Oliviero Toscani in bilico per Parma 2020: “Dopo Genova chiedo scusa anche a Parma”

di redazione Blitz
Pubblicato il 10 Febbraio 2020 11:26 | Ultimo aggiornamento: 10 Febbraio 2020 11:26
Oliviero Toscani in bilico per Parma 2020: "Dopo Genova chiedo scusa anche a Parma"

Oliviero Toscani (nella foto Ansa) in bilico per Parma 2020: “Dopo Genova chiedo scusa anche a Parma”

PARMA – “Io non sono quella frase”. Così Oliviero Toscani torna a difendersi dopo la bufera scaturita in seguito alla sua infelice esternazione sul Ponte Morandi (“A chi interessa che caschi un ponte?”).
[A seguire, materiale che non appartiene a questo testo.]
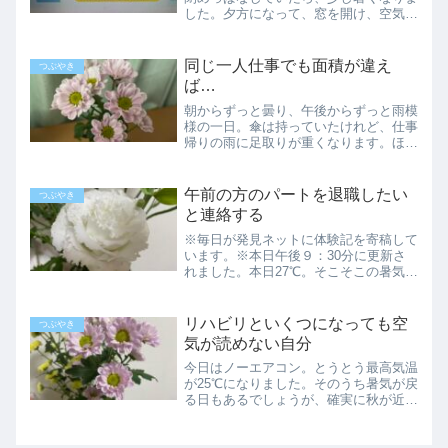
した。夕方になって、窓を開け、空気の
入れ替え。明日は朝、入れ替えようと思
います。AIペットを諦める今日はパート
が無い日。本来ならゆっくり休憩するの
同じ一人仕事でも面積が違え
つぶやき
ですが、たまたま在宅...
ば…
朝からずっと曇り、午後からずっと雨模
様の一日。傘は持っていたけれど、仕事
帰りの雨に足取りが重くなります。ほと
んど交流がない別曜日のパートさん火
曜、木曜、土曜日に新しいパートさんが
来てから、しばらく経ちました。同僚で
午前の方のパートを退職したい
つぶやき
すが、働く曜日が違うので、...
と連絡する
※毎日が発見ネットに体験記を寄稿して
います。※本日午後９：30分に更新さ
れました。本日27℃。そこそこの暑気の
中、新しい方のパートに行ってきまし
た。まだ夏休みの日程は分かってないけ
れど…首を冷やしながら、淡々とノルマ
リハビリといくつになっても空
つぶやき
を果たしました。またもや...
気が読めない自分
今日はノーエアコン。とうとう最高気温
が25℃になりました。そのうち暑気が戻
る日もあるでしょうが、確実に秋が近付
いています。雨のち曇りからの晴天、道
端の水溜りに映る青い空が好きです。夏
が終わっても続くリハビリ今日も午前中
E lo fa con una lettera alla Gazzetta di Parma, rivolgendosi alla città emiliana, dove è in bilico la sua partecipazione a un progetto per le iniziative di Parma Capitale della Cultura 2020.

“Come tutti – spiega il fotografo – ho una storia ed è quella che mi ha portato a essere coinvolto nelle iniziative di Parma Capitale della cultura 2020. Una vita non può esaurirsi in una manciata di parole che ho pronunciato in maniera maldestra e inaccorta, ma senza alcun intento offensivo”. Dopo aver chiesto scusa a Genova chiedo quindi scusa anche a Parma”.

A riaccendere la polemica è stato il gruppo consiliare della Lega che ha presentato una interrogazione al sindaco per chiedere l’esclusione di Toscani dal progetto. Anche il Pd ha preso le distanze dal fotografo avallando l’opportunità di un ripensamento. Di qui la lettera di Toscani alla Gazzetta:

“Mancano pochissimi giorni alla partenza, prevista per il 13 febbraio, del progetto Imagine Parma-Points of view – scrive Toscani – e io mi sento in dovere di scrivere questa lettera perché le polemiche di questi giorni, seguite da una mia frase pronunciata durante un programma radiofonico, sono naturalmente arrivate anche a Parma”.

La frase sul ponte Morandi, che gli è già costata la fine dei rapporti con la famiglia Benetton, è stata pronunciata, sottolinea Toscani, “senza alcuna intenzione offensiva o irridente verso le vittime”. “Mi sono immediatamente scusato con tutti e, in particolare, con chi in quella tragedia ha perso persone care”.

“Sono grato a Egle Possetti, che rappresenta i parenti delle vittime”, che “ha immediatamente accettato queste scuse. Ci siamo sentiti e spero di incontrarla presto”. Poi sul progetto parmigiano: “Stiamo per intraprendere nella vostra città un percorso lungo e bellissimo”, “non vedo l’ora di cominciare”.